Diversity in Low Confidence Imputation
In the Low Confidence Imputation (LCI) process, we take the average of all low-confidence samples for each feature index. Although the imputed value remains in-distribution, the diversity of the imputed value could be limited as they are projected into a single imputation value. We will explore how the distribution of the imputation value affects diversity and how to properly distribute the imputation values to ensure diversity in the generation task while maintaining debiased results.
We appreciate the reviewer's insights and will address these limitations in our future work.
Dear Reviewers,
Thanks to those of you who already responded to the authors acknowledging the rebuttal and asking follow-up questions if any.
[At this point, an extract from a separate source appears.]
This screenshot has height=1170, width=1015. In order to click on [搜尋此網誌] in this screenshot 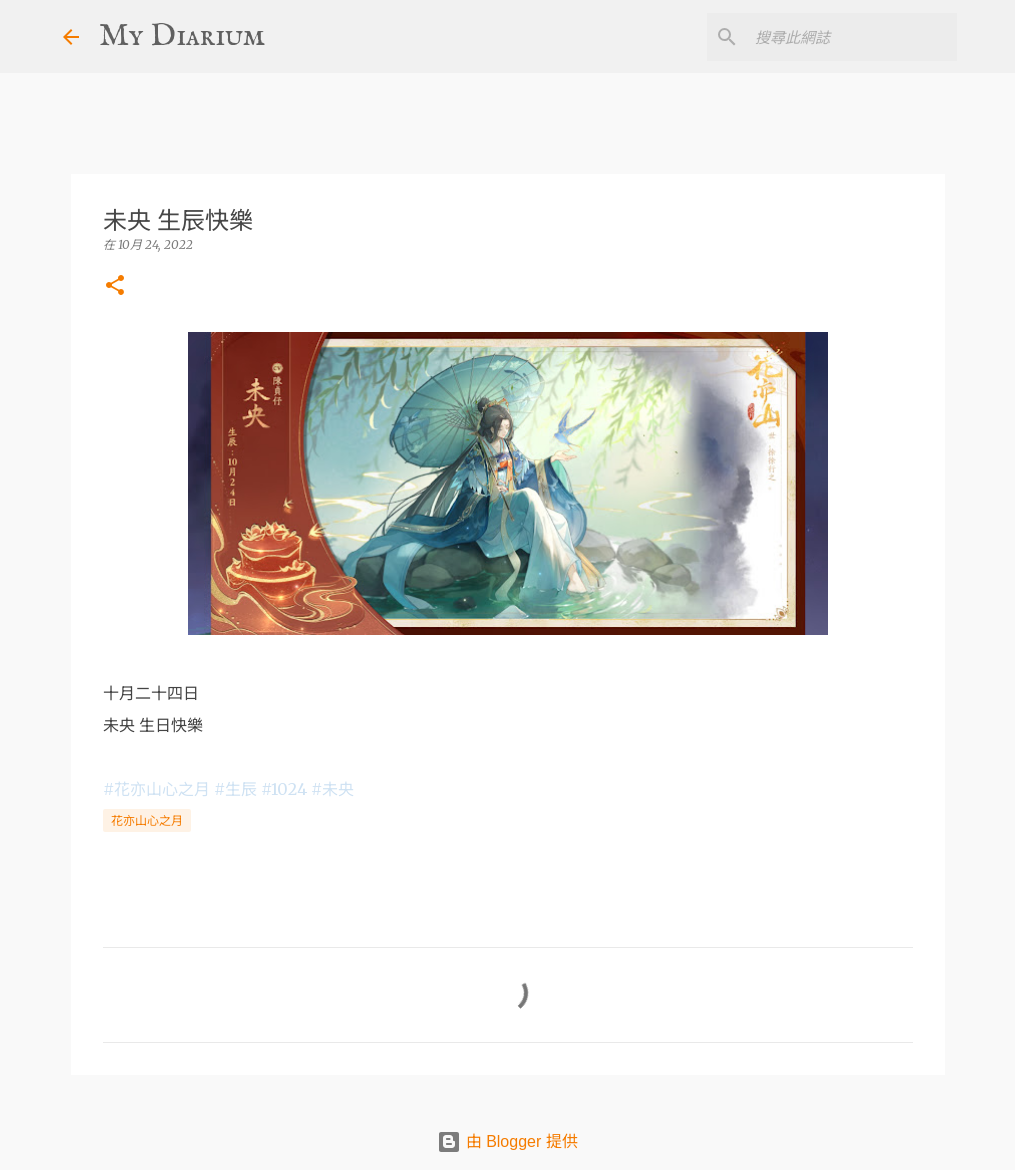, I will do `click(852, 37)`.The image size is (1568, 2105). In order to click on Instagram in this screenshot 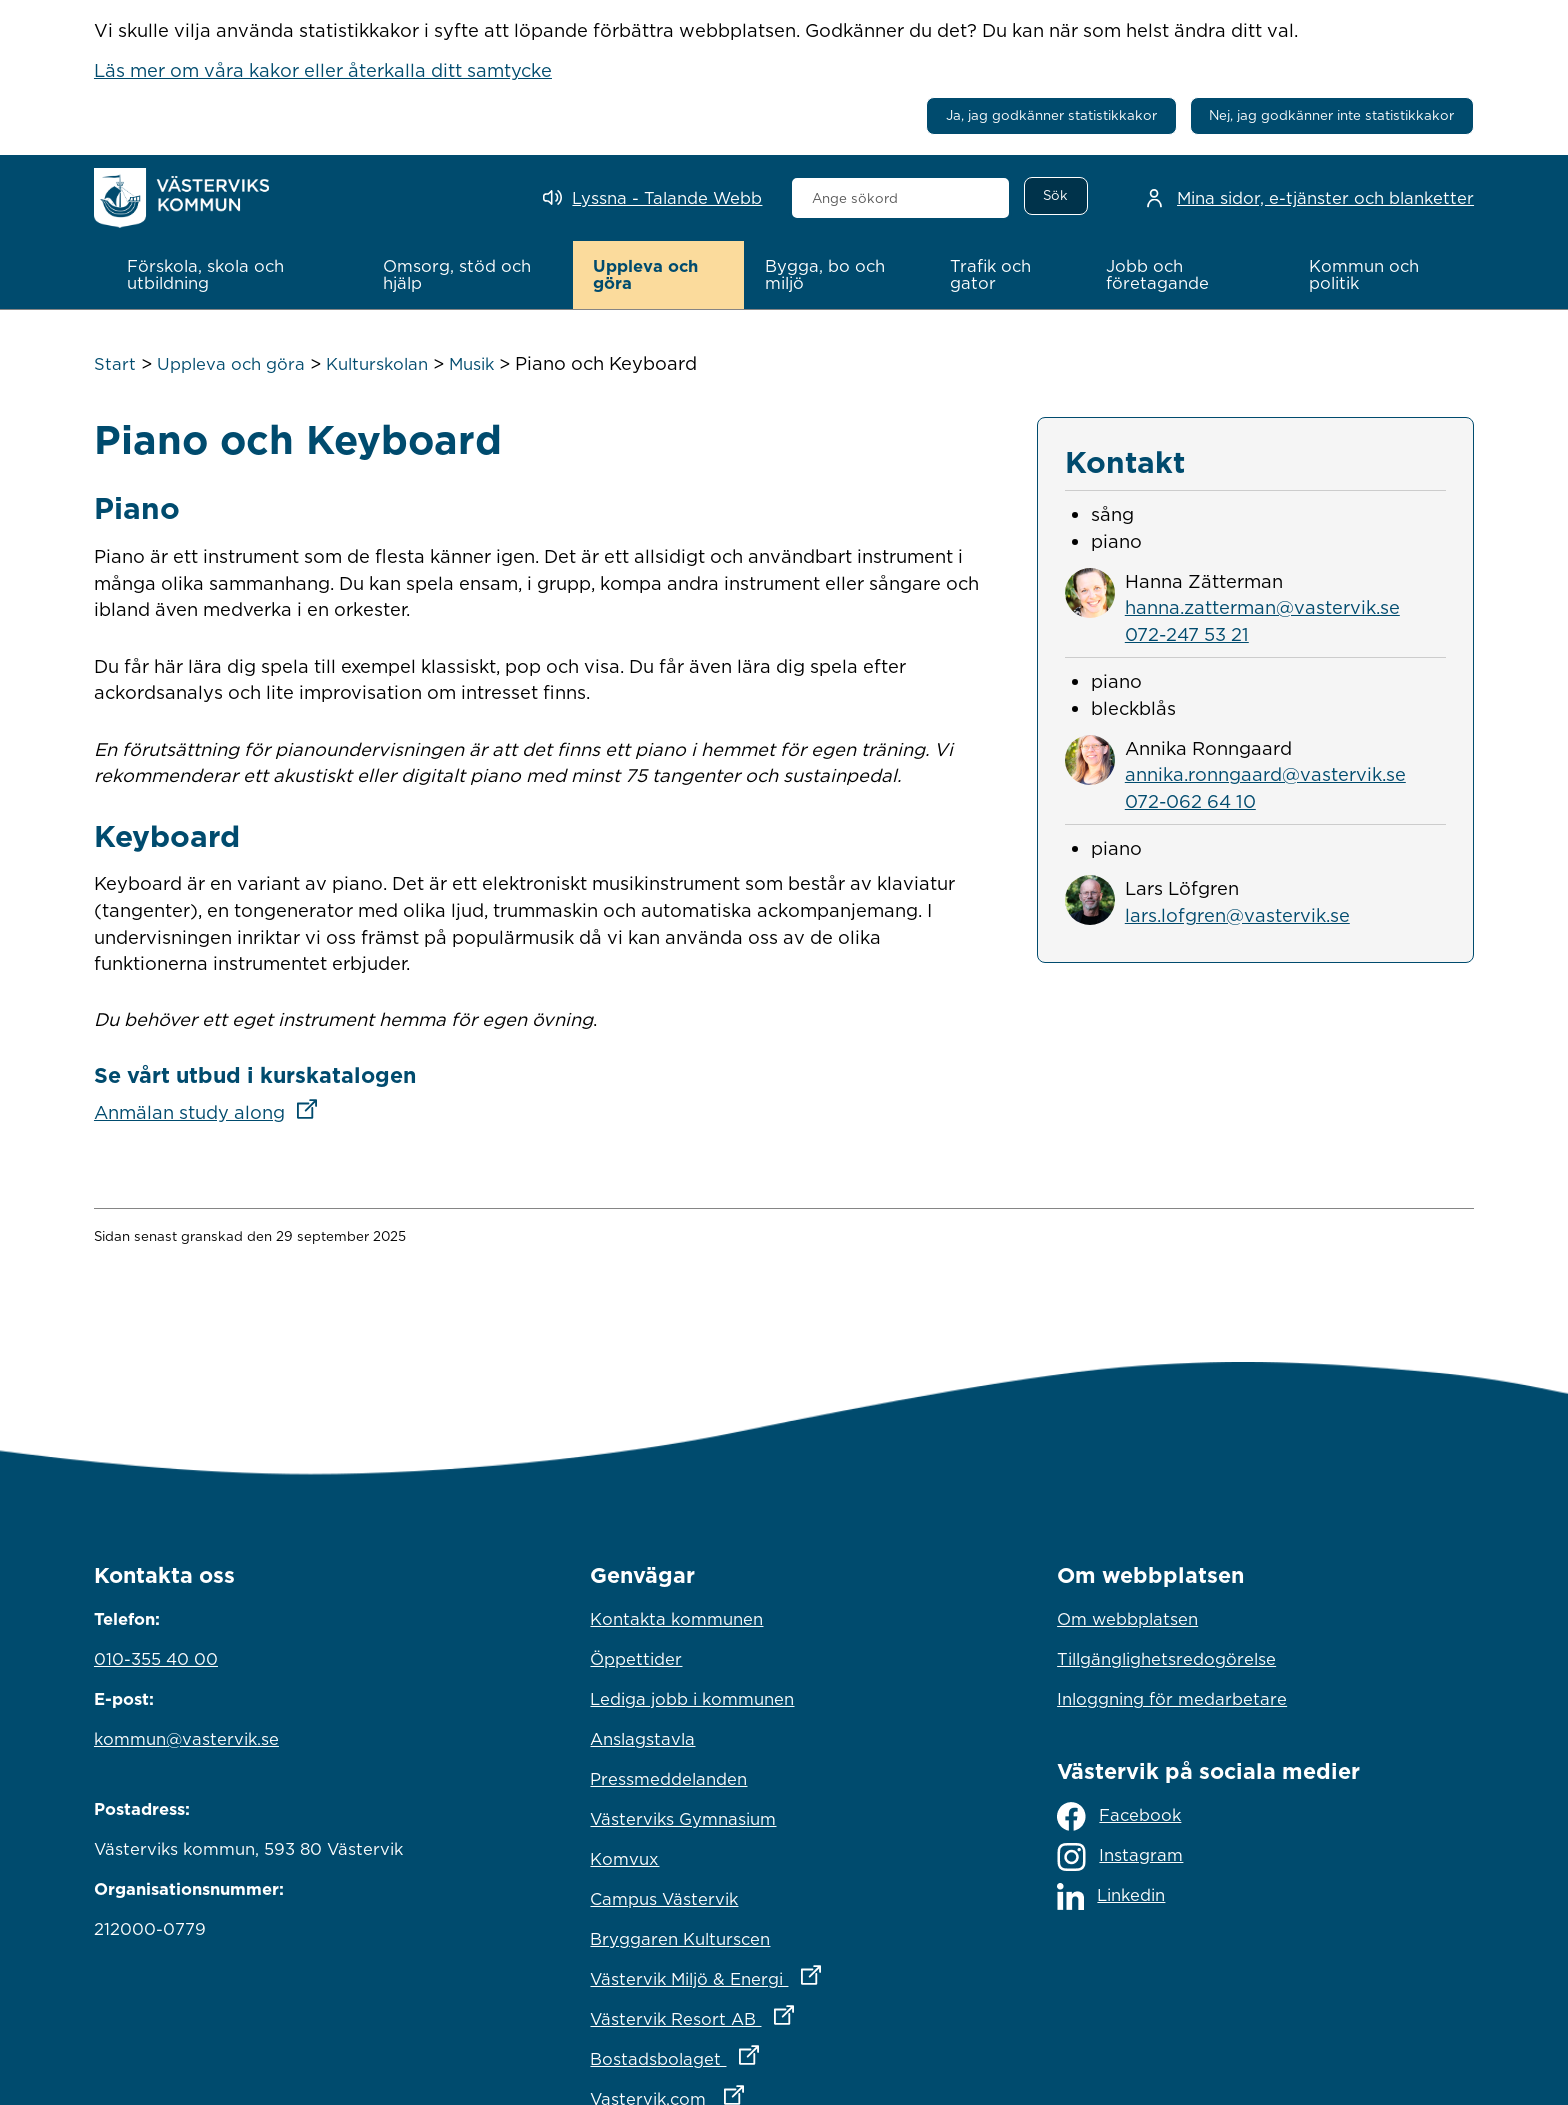, I will do `click(1120, 1857)`.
Those who have not responded yet, please do the following ASAP: thoroughly read the rebuttal, the other reviews and respond to the authors about whether all your questions / concerns have been addressed or not. If not, please elaborate on which questions / concerns are still not addressed so that the authors have fair chance of addressing them before the author-reviewer discussion period ends in ~41 hours from now (August 13th, 11:59pm AoE).
Your AC
The reviewers find the problem of debiasing of VLMs being studied in this paper to be timely and important, the proposed method to be effective, lightweight and easy to apply, and the experimental results to be convincing. The reviewers appreciate the fine-tuning free nature of the proposed method and the fact that it works across multiple tasks and model components.
The reviewers had raised some concerns, but the rebuttal successfully addressed most of them and all reviewers recommend acceptance. The authors are recommended to improve the final paper version by following the reviewer recommendations.